AI/ML - Machine Learning Internship, Health AI
Apple Inc
Zurich, Switzerland
Job posting number: #7286284 (Ref:apl-200572834)
Posted: October 10, 2024
Job Description
Summary
We are looking for a machine learning research intern with a passion for applying machine learning research to challenging problems inspired by the health domain. You will join a close-knit team of highly accomplished and deeply technical research scientists and engineers passionate about delivering groundbreaking machine learning technologies to the health space. You will perform research by defining, crafting, implementing, and evaluating new machine learning models and algorithms to solve complicated problems involving unique data and objectives. We are seeking candidates with proven interest and experience — via publications — in developing and innovating machine learning methods.
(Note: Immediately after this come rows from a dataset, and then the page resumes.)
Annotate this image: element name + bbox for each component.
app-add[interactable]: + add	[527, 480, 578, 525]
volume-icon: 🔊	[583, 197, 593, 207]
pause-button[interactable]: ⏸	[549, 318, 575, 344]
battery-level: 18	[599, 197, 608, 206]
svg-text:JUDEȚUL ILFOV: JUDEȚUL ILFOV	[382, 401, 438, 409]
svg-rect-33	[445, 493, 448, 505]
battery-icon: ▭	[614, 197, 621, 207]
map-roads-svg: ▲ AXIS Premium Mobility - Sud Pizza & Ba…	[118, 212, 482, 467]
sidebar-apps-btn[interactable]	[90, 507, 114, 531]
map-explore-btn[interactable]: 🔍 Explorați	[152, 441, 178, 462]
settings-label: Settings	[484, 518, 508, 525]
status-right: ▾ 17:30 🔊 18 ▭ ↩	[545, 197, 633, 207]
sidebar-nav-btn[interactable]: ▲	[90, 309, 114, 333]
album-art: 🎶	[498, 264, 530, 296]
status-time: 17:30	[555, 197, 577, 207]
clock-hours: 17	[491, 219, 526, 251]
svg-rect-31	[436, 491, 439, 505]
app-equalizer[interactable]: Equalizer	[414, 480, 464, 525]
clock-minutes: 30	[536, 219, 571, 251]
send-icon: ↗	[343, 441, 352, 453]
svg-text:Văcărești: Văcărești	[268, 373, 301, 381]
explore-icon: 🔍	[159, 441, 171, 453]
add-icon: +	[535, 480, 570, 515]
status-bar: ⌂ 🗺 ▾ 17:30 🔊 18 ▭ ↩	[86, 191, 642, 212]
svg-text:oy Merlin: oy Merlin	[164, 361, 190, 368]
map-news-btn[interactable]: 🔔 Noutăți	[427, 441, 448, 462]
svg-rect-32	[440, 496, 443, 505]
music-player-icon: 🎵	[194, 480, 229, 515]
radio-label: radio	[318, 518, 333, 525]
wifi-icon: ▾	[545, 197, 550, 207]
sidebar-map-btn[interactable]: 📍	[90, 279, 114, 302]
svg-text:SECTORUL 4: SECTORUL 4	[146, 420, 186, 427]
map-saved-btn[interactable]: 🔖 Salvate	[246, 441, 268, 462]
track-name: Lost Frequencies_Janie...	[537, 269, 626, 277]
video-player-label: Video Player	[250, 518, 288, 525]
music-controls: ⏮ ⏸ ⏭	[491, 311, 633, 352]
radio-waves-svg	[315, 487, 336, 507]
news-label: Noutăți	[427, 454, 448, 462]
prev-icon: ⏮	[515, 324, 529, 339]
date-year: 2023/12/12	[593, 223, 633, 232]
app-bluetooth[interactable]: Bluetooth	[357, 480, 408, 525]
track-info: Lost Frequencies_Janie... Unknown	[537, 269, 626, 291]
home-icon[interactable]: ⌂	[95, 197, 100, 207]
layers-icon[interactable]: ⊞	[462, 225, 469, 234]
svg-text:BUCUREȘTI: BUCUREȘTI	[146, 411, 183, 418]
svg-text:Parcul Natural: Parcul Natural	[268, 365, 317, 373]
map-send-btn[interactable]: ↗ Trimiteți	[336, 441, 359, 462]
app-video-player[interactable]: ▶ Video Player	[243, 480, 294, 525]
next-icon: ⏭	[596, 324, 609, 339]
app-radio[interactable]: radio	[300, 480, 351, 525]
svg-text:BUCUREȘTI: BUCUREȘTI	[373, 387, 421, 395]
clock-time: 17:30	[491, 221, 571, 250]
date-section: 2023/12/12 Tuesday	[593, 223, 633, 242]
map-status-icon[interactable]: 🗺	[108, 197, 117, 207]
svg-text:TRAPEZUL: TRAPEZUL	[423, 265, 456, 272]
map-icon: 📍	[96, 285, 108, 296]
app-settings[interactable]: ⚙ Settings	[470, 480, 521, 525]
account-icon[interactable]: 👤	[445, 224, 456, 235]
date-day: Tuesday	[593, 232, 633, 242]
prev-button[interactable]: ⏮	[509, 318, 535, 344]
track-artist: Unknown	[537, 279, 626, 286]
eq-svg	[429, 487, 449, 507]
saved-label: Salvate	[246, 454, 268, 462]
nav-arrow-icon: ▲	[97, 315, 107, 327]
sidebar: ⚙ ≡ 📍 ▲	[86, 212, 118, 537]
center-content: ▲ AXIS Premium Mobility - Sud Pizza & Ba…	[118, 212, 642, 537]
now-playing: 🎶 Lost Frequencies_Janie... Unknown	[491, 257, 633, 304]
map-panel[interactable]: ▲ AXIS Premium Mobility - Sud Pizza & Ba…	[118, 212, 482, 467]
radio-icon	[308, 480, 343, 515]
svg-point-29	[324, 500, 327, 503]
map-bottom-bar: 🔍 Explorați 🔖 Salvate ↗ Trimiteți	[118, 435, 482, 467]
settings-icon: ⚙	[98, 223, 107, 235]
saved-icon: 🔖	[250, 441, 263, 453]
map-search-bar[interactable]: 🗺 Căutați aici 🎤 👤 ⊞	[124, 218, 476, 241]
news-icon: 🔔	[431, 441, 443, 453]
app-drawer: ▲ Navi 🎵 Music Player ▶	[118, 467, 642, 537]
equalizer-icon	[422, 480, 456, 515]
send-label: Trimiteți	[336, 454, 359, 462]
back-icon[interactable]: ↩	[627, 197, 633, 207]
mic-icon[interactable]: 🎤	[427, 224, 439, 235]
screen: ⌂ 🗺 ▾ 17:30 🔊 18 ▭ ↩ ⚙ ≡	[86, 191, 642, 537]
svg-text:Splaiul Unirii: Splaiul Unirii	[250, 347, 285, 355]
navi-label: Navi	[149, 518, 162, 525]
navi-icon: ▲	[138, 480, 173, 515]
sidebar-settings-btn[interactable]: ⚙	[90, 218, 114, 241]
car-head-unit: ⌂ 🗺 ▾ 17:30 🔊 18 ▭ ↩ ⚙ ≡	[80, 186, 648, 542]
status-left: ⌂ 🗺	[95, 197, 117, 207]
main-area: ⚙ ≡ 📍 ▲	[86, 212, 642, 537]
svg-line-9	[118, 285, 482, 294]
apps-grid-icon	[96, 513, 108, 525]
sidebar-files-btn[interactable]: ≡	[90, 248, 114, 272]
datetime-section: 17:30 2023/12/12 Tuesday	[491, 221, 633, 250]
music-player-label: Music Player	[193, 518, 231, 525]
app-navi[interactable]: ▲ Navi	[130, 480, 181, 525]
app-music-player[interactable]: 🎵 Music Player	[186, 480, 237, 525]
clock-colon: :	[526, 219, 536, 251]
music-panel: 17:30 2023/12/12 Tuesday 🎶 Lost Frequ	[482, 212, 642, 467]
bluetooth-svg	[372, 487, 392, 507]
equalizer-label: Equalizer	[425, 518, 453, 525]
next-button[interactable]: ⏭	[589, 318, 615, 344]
The experience must reflect at least one of these areas:
- Causality and causal representation learning
- Combining scientific models with machine learning
- Physics-informed machine learning
- (Structured/unstructured) deep generative modelling
- Fair and robust machine learning
The experience must reflect at least one of these areas:
- Causality and causal representation learning
- Combining scientific models with machine learning
- Physics-informed machine learning
- (Structured/unstructured) deep generative modelling
- Fair and robust machine learning
Description
Your responsibilities include: Researching and implementing novel machine learning techniques (see Key Qualifications) for unique health data and problems. Length of the internship is flexible and can be up to multiple months.
Minimum Qualifications
- Ability to drive ambitious research independently.
- Skilled in explaining and communicating analyses and machine learning concepts to a broad technical audience.
- Proficiency developing machine learning solutions using Python and its associated ecosystem — numpy, pandas, Jax, PyTorch, etc.
Preferred Qualifications
- PhD student in machine learning/data sciences (CS, ECE, Statistics, Math, natural sciences, or other related fields).